- Opening Delimiter -

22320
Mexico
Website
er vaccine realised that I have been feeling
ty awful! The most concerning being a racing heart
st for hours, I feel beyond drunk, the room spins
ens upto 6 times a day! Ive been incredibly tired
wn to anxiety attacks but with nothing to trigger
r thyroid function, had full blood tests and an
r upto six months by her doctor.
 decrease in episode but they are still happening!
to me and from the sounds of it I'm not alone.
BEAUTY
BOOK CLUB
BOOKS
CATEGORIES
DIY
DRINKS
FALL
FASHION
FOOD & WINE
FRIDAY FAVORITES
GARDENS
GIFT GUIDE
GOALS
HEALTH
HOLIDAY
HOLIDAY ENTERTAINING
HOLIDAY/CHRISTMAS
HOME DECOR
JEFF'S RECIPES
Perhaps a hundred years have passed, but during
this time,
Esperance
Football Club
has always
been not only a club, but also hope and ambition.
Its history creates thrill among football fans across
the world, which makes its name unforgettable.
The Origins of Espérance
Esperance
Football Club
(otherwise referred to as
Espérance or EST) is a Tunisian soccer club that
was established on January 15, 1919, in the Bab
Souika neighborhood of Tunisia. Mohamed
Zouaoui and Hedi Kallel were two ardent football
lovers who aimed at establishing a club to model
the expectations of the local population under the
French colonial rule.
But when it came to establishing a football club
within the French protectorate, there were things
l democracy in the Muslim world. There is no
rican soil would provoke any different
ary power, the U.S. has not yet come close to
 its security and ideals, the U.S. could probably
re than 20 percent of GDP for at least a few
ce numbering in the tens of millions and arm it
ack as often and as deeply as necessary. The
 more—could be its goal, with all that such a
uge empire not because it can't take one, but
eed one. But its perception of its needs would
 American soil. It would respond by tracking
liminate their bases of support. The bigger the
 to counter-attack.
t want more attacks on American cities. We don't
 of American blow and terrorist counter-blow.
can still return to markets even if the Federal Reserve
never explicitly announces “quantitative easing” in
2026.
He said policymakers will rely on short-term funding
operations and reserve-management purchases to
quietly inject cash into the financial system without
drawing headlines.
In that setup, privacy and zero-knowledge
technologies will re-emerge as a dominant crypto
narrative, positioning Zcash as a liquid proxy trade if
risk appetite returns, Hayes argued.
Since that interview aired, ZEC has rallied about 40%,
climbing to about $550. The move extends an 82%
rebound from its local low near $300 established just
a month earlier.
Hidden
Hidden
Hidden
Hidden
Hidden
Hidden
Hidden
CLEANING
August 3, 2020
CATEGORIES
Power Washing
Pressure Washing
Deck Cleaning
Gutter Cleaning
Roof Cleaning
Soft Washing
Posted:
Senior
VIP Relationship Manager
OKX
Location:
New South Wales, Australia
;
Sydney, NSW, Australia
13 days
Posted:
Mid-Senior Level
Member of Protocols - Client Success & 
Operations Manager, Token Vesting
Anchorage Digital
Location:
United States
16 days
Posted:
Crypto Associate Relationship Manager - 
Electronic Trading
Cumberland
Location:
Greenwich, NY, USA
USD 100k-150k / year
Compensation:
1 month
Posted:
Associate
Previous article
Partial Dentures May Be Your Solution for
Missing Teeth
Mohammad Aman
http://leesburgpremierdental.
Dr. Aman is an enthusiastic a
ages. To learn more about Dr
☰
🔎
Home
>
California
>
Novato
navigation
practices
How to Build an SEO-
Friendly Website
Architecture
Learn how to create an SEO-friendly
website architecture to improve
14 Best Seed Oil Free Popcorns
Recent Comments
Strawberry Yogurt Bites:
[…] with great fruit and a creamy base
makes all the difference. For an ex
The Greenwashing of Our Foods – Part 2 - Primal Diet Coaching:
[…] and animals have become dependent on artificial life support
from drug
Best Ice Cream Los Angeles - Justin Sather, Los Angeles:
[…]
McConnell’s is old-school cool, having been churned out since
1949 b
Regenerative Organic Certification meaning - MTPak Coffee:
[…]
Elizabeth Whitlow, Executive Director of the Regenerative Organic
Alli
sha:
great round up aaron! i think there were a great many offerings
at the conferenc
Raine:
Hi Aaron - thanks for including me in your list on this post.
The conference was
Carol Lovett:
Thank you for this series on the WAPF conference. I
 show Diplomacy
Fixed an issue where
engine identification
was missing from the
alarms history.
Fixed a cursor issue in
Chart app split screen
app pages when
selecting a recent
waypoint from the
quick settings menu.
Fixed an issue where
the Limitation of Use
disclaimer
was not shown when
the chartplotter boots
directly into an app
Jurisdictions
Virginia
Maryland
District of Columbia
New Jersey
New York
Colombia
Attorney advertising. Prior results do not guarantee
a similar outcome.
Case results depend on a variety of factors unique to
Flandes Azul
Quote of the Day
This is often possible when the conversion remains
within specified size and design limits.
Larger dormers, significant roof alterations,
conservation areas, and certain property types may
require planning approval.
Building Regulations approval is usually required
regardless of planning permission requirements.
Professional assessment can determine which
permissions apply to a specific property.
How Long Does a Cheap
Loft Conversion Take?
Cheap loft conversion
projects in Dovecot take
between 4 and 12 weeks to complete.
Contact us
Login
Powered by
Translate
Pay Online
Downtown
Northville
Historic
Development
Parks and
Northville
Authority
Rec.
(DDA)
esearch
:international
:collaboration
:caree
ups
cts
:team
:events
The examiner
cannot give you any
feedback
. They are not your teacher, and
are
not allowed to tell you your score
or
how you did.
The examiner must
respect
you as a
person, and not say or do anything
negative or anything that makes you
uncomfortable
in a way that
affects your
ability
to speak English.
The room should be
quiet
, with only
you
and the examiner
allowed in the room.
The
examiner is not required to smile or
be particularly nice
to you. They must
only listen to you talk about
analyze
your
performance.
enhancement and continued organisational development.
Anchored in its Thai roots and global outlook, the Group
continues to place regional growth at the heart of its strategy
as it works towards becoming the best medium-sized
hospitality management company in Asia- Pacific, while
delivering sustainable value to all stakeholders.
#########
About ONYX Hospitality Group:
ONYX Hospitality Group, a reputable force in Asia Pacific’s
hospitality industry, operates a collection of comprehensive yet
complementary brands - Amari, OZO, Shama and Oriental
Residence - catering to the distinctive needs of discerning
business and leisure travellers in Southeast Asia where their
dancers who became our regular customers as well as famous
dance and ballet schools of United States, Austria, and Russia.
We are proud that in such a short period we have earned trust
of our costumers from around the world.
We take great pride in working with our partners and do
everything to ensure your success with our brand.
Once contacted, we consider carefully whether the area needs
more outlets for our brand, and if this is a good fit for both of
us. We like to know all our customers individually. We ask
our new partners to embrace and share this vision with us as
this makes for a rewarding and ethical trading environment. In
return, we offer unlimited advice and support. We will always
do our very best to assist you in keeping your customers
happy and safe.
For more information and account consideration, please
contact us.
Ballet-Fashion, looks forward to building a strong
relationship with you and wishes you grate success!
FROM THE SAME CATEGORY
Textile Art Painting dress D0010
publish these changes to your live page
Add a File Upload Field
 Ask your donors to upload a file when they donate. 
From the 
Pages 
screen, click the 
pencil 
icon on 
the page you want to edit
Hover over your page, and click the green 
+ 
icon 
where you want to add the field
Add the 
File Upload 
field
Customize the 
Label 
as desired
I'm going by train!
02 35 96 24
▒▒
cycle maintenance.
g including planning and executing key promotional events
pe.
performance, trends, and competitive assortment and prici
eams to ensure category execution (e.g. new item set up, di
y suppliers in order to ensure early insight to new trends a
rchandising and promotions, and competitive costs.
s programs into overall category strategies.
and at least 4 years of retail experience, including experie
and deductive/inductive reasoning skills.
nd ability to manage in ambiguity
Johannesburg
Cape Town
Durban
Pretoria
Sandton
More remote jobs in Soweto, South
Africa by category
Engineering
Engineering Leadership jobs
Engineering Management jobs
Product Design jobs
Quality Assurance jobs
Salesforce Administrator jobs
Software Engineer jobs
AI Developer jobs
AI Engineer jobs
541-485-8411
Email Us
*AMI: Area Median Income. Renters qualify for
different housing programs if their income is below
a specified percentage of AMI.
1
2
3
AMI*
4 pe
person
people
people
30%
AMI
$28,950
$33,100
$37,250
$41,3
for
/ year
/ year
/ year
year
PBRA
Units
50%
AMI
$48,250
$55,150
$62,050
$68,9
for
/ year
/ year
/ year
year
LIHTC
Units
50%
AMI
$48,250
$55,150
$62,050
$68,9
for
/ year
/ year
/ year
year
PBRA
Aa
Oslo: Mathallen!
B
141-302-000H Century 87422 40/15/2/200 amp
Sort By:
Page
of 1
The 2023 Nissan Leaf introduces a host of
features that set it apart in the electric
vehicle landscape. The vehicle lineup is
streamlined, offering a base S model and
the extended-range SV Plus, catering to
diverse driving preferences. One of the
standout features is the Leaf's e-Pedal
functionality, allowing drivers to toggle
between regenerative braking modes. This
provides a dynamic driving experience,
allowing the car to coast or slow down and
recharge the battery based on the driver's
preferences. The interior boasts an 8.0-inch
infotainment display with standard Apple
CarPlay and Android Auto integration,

- Closing Delimiter -

What needs to be done:
Show each line in the entries that holds the string "ONYX".

Your response:
About ONYX Hospitality Group:
ONYX Hospitality Group, a reputable force in Asia Pacific’s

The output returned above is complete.